---------- RECORDS FOR THIS TASK ----------
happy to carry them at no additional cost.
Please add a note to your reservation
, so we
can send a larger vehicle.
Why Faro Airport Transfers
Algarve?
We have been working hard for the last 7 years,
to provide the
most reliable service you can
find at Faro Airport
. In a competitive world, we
----------
---------- RECORDS FOR THIS TASK ----------
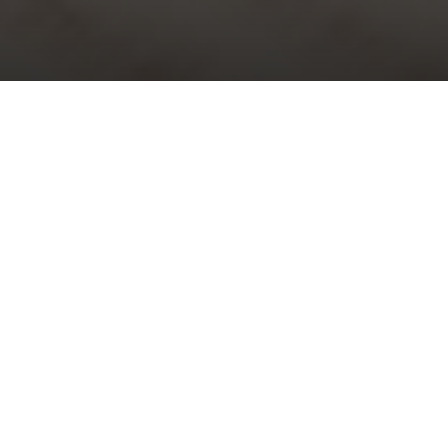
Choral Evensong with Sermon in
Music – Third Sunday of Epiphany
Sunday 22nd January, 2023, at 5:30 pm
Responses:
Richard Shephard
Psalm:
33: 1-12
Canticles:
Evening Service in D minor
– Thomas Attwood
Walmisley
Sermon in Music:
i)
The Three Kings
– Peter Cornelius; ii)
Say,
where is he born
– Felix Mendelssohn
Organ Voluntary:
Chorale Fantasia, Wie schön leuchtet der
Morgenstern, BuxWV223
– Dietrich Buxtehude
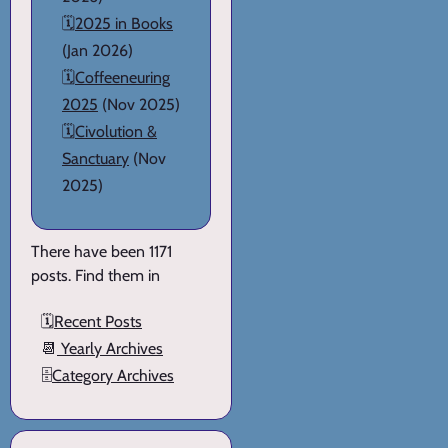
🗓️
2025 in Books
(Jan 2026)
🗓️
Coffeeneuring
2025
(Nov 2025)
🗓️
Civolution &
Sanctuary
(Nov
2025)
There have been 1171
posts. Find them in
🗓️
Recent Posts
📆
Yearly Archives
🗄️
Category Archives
----------
---------- RECORDS FOR THIS TASK ----------
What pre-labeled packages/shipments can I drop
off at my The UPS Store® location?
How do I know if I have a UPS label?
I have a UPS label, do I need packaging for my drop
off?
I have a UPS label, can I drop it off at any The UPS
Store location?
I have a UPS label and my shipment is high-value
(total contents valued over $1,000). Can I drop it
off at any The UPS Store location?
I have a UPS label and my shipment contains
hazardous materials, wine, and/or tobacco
----------
- PROBLEM STATEMENT: Out of the records above, please copy exactly the lines from the line with "Morgenstern, BuxWV223" up to and including the line with "Category Archives", minus the pictures.

- SOLUTION TO THIS TASK:
Morgenstern, BuxWV223
– Dietrich Buxtehude
🗓️
2025 in Books
(Jan 2026)
🗓️
Coffeeneuring
2025
(Nov 2025)
🗓️
Civolution &
Sanctuary
(Nov
2025)
There have been 1171
posts. Find them in
🗓️
Recent Posts
📆
Yearly Archives
🗄️
Category Archives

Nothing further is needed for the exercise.